Take a look at the big guns of cloud services who have suffered some form of outage in recent times – Amazon, Yahoo!, Google, Microsoft, Skype, The Planet, Intuit, Netsuite, Hostin.com, Twitter, EMC Atmos, Salesforce.com, etc. Obviously these giants of cloud services did everything in the books to make sure they achieved the enviable five nines of uptime. But as we have seen, when stuff happens, it happens. The question is how prepared are subscriber to cloud services when there is an outage. When the Amazon outage came down, only a few companies had the foresight to pay extra money for fail-over locations and were thus able to avoid significant down time. The key word there is “extra money”.

We have read reports of businesses that lost lots of data because they put all their trust on a cloud service and got burned. The Amazon outage which was sparked by an error made during a network configuration change led to disruptions and service outages for its Elastic Compute Cloud (EC2) and Relational Database Service (RDS) customers and lasted for about four days. That is a lot of time to close shop if you had no alternative. The main reason most people were caught by surprise by the Amazon outage was because “it (Amazon’s Cloud Services) had worked well for so long and we did not think this would ever happen”.

How prepared are you to handle the disruption to business, and services to customers when lightening strikes; and how patient are you willing to be when the cloud service is offline and the provider is “working feverishly” to resolve the problem?

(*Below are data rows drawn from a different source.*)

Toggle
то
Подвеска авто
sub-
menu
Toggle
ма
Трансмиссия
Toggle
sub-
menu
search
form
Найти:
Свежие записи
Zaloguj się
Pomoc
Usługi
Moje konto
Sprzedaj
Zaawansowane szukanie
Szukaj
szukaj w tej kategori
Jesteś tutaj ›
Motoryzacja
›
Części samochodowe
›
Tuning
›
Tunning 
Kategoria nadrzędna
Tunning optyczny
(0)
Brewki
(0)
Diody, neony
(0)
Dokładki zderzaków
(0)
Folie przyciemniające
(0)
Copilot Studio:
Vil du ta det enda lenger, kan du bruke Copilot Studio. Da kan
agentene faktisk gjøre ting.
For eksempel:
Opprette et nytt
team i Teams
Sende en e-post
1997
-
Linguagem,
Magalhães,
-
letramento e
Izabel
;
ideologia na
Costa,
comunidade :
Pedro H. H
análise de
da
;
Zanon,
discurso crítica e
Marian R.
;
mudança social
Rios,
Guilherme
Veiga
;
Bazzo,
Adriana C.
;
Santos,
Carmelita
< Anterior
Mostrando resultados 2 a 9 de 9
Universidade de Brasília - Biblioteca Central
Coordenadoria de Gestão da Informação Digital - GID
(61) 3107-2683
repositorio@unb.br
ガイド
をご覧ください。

For example, when Intuit’s online accounting and tax services went down due to a power failure that occurred during a routine maintenance procedure, the incident affected the company’s primary and backup systems, and took down a number of the company’s Websites and services. The result was that as many as 300,000 small and midsize businesses were left in limbo until services were restored – several days worth of limbo.

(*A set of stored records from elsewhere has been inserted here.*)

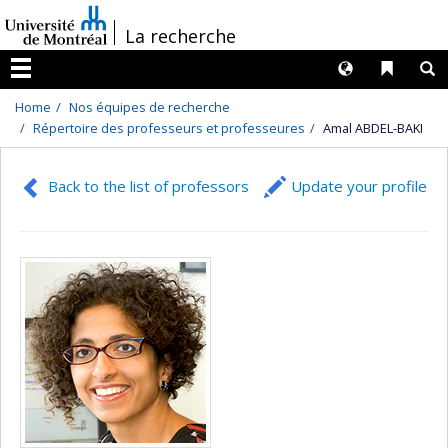
Passer
/
La recherche
au
contenu
Langues
Liens 
R
Menu
Home
Nos équipes de recherche
Répertoire des professeurs et professeures
Amal ABDEL-BAKI
Back to the list of professors
Update your profile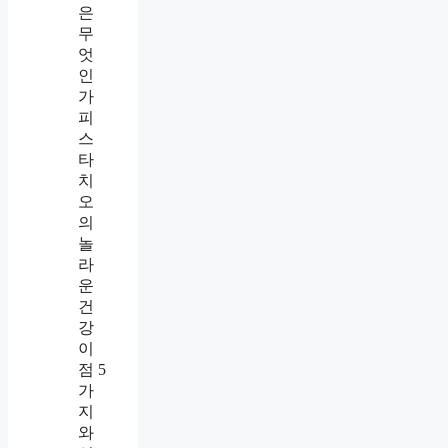
은
무
엇
인
가
피
스
타
치
오
의
놀
라
운
건
강
이
점 5
가
지
와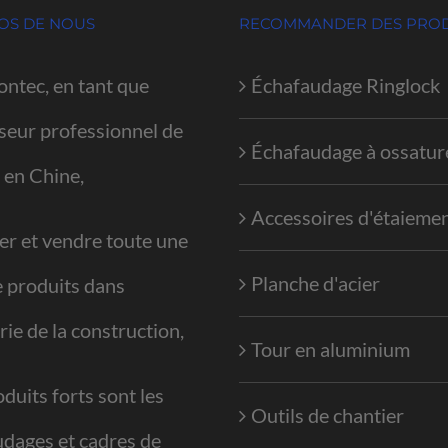
OS DE NOUS
RECOMMANDER DES PROD
ontec, en tant que
Échafaudage Ringlock
seur professionnel de
Échafaudage à ossatur
 en Chine,
Accessoires d'étaieme
er et vendre toute une
Planche d'acier
e produits dans
trie de la construction,
Tour en aluminium
duits forts sont les
Outils de chantier
dages et cadres de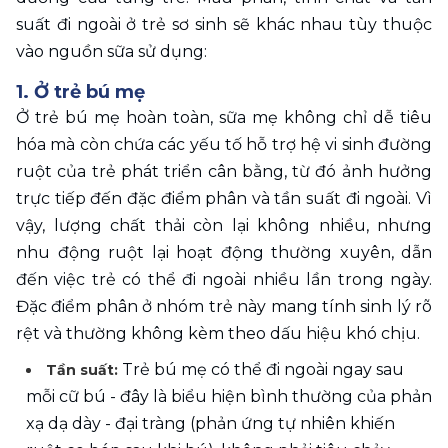
suất đi ngoài ở trẻ sơ sinh sẽ khác nhau tùy thuộc 
vào nguồn sữa sử dụng:
1. Ở trẻ bú mẹ 
Ở trẻ bú mẹ hoàn toàn, sữa mẹ không chỉ dễ tiêu 
hóa mà còn chứa các yếu tố hỗ trợ hệ vi sinh đường 
ruột của trẻ phát triển cân bằng, từ đó ảnh hưởng 
trực tiếp đến đặc điểm phân và tần suất đi ngoài. Vì 
vậy, lượng chất thải còn lại không nhiều, nhưng 
nhu động ruột lại hoạt động thường xuyên, dẫn 
đến việc trẻ có thể đi ngoài nhiều lần trong ngày. 
Đặc điểm phân ở nhóm trẻ này mang tính sinh lý rõ 
rệt và thường không kèm theo dấu hiệu khó chịu. 
 Trẻ bú mẹ có thể đi ngoài ngay sau 
Tần suất:
mỗi cữ bú - đây là biểu hiện bình thường của phản 
xạ dạ dày - đại tràng (phản ứng tự nhiên khiến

So what now? The key to realizing the advantages of cloud computing is tailoring the cloud model to work for your business and your approach to IT. The bottom line is that we have to go back to basics – step back if you will, and take another look at the plan for cloud services if there is one. If there is none, grab your service provider or IT staff and hash one out.

What exactly are you purchasing and what is plan B? Do you understand the technology you are buying? How long can you afford to be closed for business when something goes wrong? Does it make sense for you to do a 50/50 implementation where you have your critical services on a fail-over server on premise or at a different geographic location (from the current host)? With virtualization technology and the falling cost of high-end hardware, one server can do a lot these days, does it make sense to have a box sitting in your office that you can fire up and at least get some work done when the cloud goes dark?

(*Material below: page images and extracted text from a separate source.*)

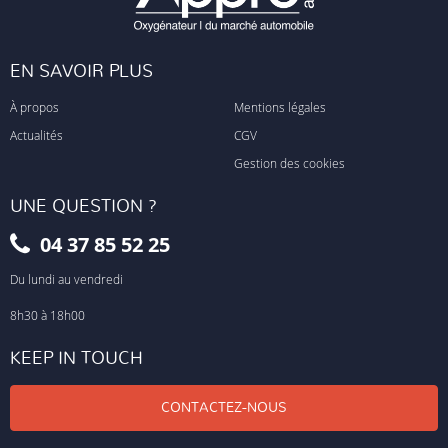
EN SAVOIR PLUS
À propos
Mentions légales
Actualités
CGV
Gestion des cookies
UNE QUESTION ?
04 37 85 52 25
Du lundi au vendredi
8h30 à 18h00
KEEP IN TOUCH
CONTACTEZ-NOUS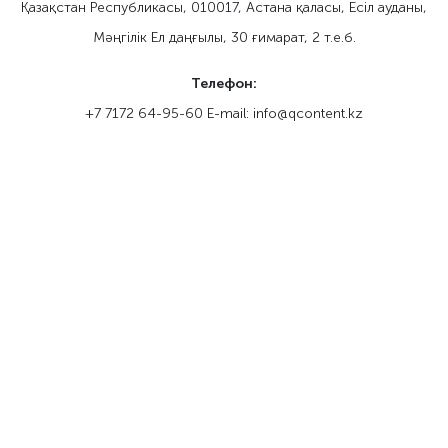
Қазақстан Республикасы, 010017, Астана қаласы, Eсіл ауданы,
Мәңгілік Ел даңғылы, 30 ғимарат, 2 т.е.б.
Телефон:
+7 7172 64-95-60 E-mail: info@qcontent.kz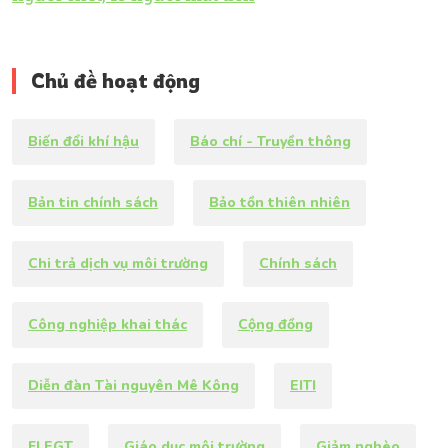
Chủ đề hoạt động
Biến đổi khí hậu
Báo chí - Truyền thông
Bản tin chính sách
Bảo tồn thiên nhiên
Chi trả dịch vụ môi trường
Chính sách
Công nghiệp khai thác
Cộng đồng
Diễn đàn Tài nguyên Mê Kông
EITI
FLEGT
Giáo dục môi trường
Giảm nghèo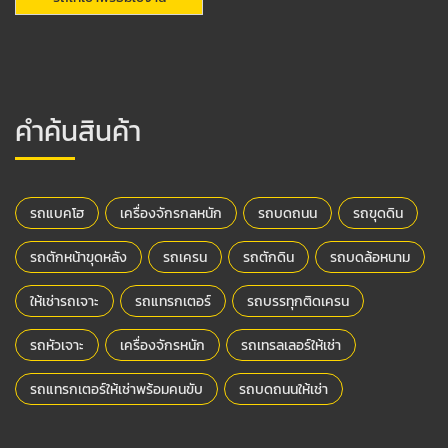
คำค้นสินค้า
รถแบคโฮ
เครื่องจักรกลหนัก
รถบดถนน
รถขุดดิน
รถตักหน้าขุดหลัง
รถเครน
รถตักดิน
รถบดล้อหนาม
ให้เช่ารถเจาะ
รถแทรกเตอร์
รถบรรทุกติดเครน
รถหัวเจาะ
เครื่องจักรหนัก
รถเทรลเลอร์ให้เช่า
รถแทรกเตอร์ให้เช่าพร้อมคนขับ
รถบดถนนให้เช่า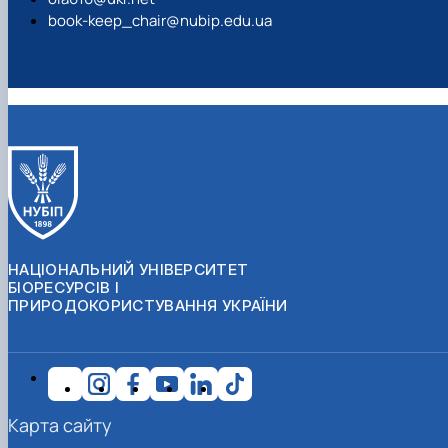
book-keep_chair@nubip.edu.ua
НАЦІОНАЛЬНИЙ УНІВЕРСИТЕТ
БІОРЕСУРСІВ І
ПРИРОДОКОРИСТУВАННЯ УКРАЇНИ
Карта сайту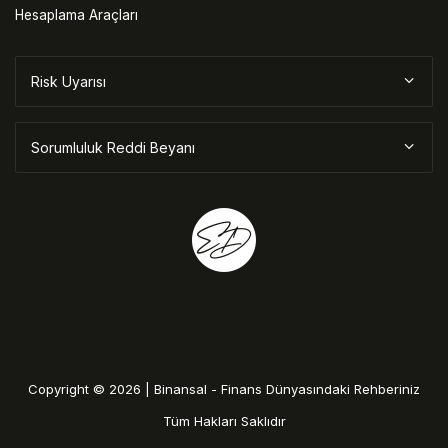
Hesaplama Araçları
Risk Uyarısı
Sorumluluk Reddi Beyanı
Copyright © 2026 | Binansal - Finans Dünyasındaki Rehberiniz
Tüm Hakları Saklıdır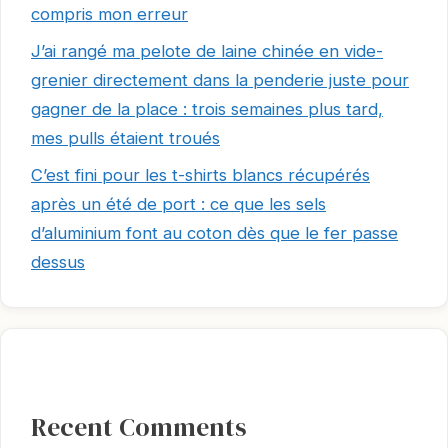
compris mon erreur
J’ai rangé ma pelote de laine chinée en vide-
grenier directement dans la penderie juste pour
gagner de la place : trois semaines plus tard,
mes pulls étaient troués
C’est fini pour les t-shirts blancs récupérés
après un été de port : ce que les sels
d’aluminium font au coton dès que le fer passe
dessus
Recent Comments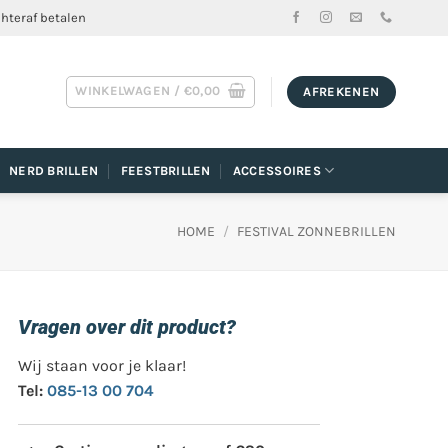
chteraf betalen
WINKELWAGEN /
€
0,00
AFREKENEN
NERD BRILLEN
FEESTBRILLEN
ACCESSOIRES
HOME
/
FESTIVAL ZONNEBRILLEN
Vragen over dit product?
Wij staan voor je klaar!
Tel:
085-13 00 704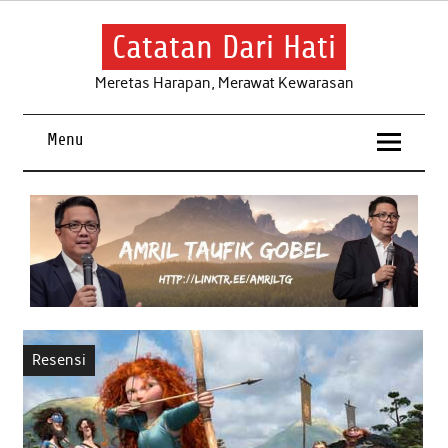
Skip
to
content
Catatan Dari Hati
Meretas Harapan, Merawat Kewarasan
Menu
Resensi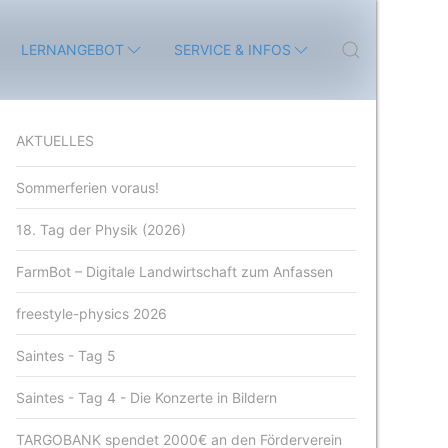
LERNANGEBOT
SERVICE & INFOS
AKTUELLES
Sommerferien voraus!
18. Tag der Physik (2026)
FarmBot – Digitale Landwirtschaft zum Anfassen
freestyle-physics 2026
Saintes - Tag 5
Saintes - Tag 4 - Die Konzerte in Bildern
TARGOBANK spendet 2000€ an den Förderverein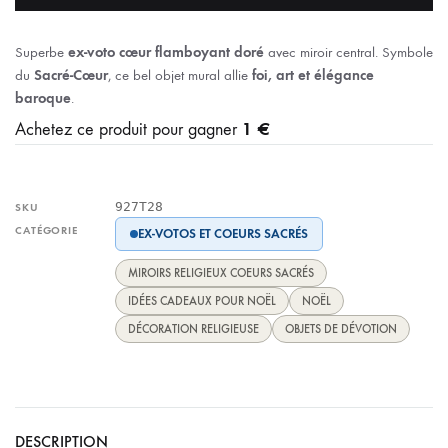
Superbe
ex-voto cœur flamboyant doré
avec miroir central. Symbole
du
Sacré-Cœur
, ce bel objet mural allie
foi, art et élégance
baroque
.
1 €
Achetez ce produit pour gagner
927T28
SKU
CATÉGORIE
EX-VOTOS ET COEURS SACRÉS
MIROIRS RELIGIEUX COEURS SACRÉS
IDÉES CADEAUX POUR NOËL
NOËL
DÉCORATION RELIGIEUSE
OBJETS DE DÉVOTION
DESCRIPTION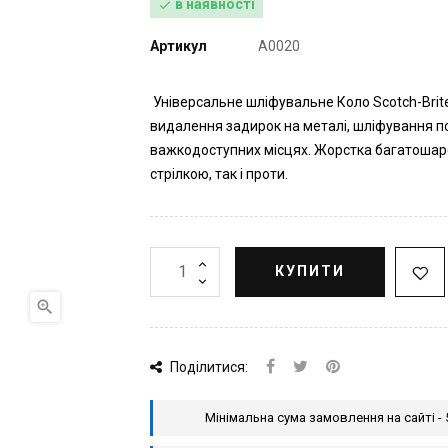
в наявності

Артикул
A0020
Універсальне шліфувальне Коло Scotch-Bri
видалення задирок на металі, шліфування по
важкодоступних місцях. Жорстка багатошаро
стрілкою, так і проти.
КУПИТИ

Поділитися:
Мінімальна сума замовлення на сайті - 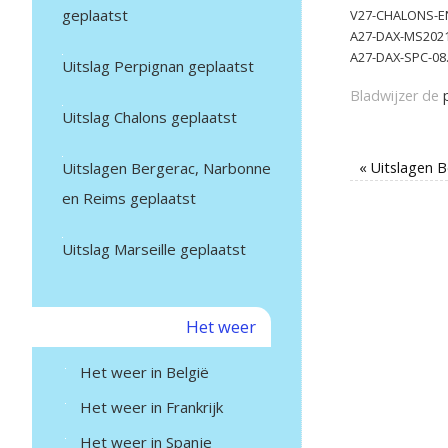
geplaatst
V27-CHALONS-E
A27-DAX-MS2021-
A27-DAX-SPC-08.
Uitslag Perpignan geplaatst
Bladwijzer de
Uitslag Chalons geplaatst
Uitslagen Bergerac, Narbonne
«
Uitslagen B
en Reims geplaatst
Uitslag Marseille geplaatst
Het weer
Het weer in België
Het weer in Frankrijk
Het weer in Spanje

The IT world is used to outages and disruptions and can handle it very well. The mind-set of a business owner is different. It is no fun when you watch thousands of dollars slip away because your website is offline or the payment processing cloud service is down. At the end of the day, disaster recovery and fail-over strategies are key in dealing with outages in cloud services.

If you are a small business owner considering moving your critical applications and services to the cloud, the best path will be to have a subject matter expert assist you in the process.